Thereafter, the first retainer 23a and the second retainer 23b are collectively referred to as the " retainer 23 ", the column portion 28a and the column portion 28b are collectively referred to as the " column portion 28 " , And the first pocket 25a and the second pocket 25b are collectively referred to as " pocket 25 ". The first rolling member 22a and the second rolling member 22b are collectively referred to as " rolling member 22 ".

Here, as one technique for improving the load capacity of the vibrator bearing 20, there is a technique in which the diameter of the rolling member 22 is increased. It is necessary to increase the circumferential width of the pocket 25 by enlarging the rolling member 22. Therefore, if the diameter of the rolling member 22 is increased by keeping the number of the rolling members 22, The width in the circumferential direction of the retainer 23 becomes narrow, and the strength of the retainer 23 becomes weak. Therefore, when the diameter of the rolling member 22 is increased, the number of the rolling members 22 is reduced.

When the number of rolling elements 22 is reduced, the distance between the contact points P of the rolling member 22 and the outer ring member 24 becomes longer. 4 (a), when the first rolling member 22a and the second rolling member 22b are at the same position in the circumferential direction, that is, when the first rolling member 22a and the second rolling member 22b 22b are overlapped with each other in the direction of the rotation axis R when the engaging load caused by engagement with the internal gear 40 is caught by the external gear 30, And the outer race member 24 can be recessed inward in the radial direction.
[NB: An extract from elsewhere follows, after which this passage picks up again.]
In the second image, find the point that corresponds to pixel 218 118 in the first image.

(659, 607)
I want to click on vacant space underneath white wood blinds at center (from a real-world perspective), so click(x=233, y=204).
Therefore, as the longitudinal axis of the vibrating member 10 passes through the bent portion, the vibrating member 10 is rotated while pushing the bending outward in the radial direction. As a result, torque ripple is caused.

4B, when the first rolling member 22a and the second rolling member 22b are at different positions in the circumferential direction, that is, when the first rolling member 22a and the second rolling member 22b The distance in the circumferential direction of the contact point P between the rolling member 22 and the outer ring member 24 is shortened. Thus, when the engagement load due to engagement with the internal gear 40 is caught by the external gear 30, the external gear 30 is less likely to bend between the contact points P adjacent in the circumferential direction. This makes it difficult to cause torque ripple.

In order to prevent the first rolling member 22a and the second rolling member 22b from being in the same position in the circumferential direction (that is, in a state of FIG. 4 (a)), The first and second pockets 25a and 25b are shifted in the circumferential direction from each other so that the first and second pockets 25a and 25b are shifted in the circumferential direction, It is conceivable to combine (integrate). In this case, since the positions of the first pockets 25a and the second pockets 25b are shifted in the circumferential direction, the number of the first rolling members 22a in the engagement region and the number 2 rolling elements 22b. Therefore, the number of the first rolling members 22a that revolve while rotating by itself and the number of the second rolling members 22b that revolve while rotating by itself are different. Conversely, the number of the first rolling members 22a pivoted by the first retainer 23a is different from the number of the second rolling members 22b pivoted by the second retainer 23b. This can cause a speed difference between the revolution speeds of the first rolling member 22a and the first retainer 23a and the revolution speeds of the second rolling member 22b and the second retainer 23b. At this time, if the first and second retainers 23a and 23b are engaged with each other, an excessive load is applied to the engaging portion, so that the retainer 23 is broken or the retainer 23 is deformed It causes.

Therefore, in the present embodiment, the number of the first rolling members 22a (and the first pockets 25a) and the number of the first rolling members 22a The number of the moving bodies 22b (and the second pockets 25b) is made different. In this case, the positions of the first rolling member 22a and the second rolling member 22b in the circumferential direction are basically different. However, the number of the first rolling members 22a may be greater than the number of the second rolling members 22b, and the number of the second rolling members 22b may be larger than the number of the first rolling members 22a. In the present embodiment, the number of the first rolling members 22a is smaller than the number of the second rolling members 22b, and therefore, in FIG. 3, the interval in the circumferential direction of the first rolling member 22a is smaller than that of the second rolling member 22b 22b in the circumferential direction. However, from the viewpoint of the load capacity of the bearing, the number of the rolling elements 22 is preferably as large as possible. Therefore, the difference between the number of the first rolling members 22a and the number of the second rolling members 22b is preferably " 1 ".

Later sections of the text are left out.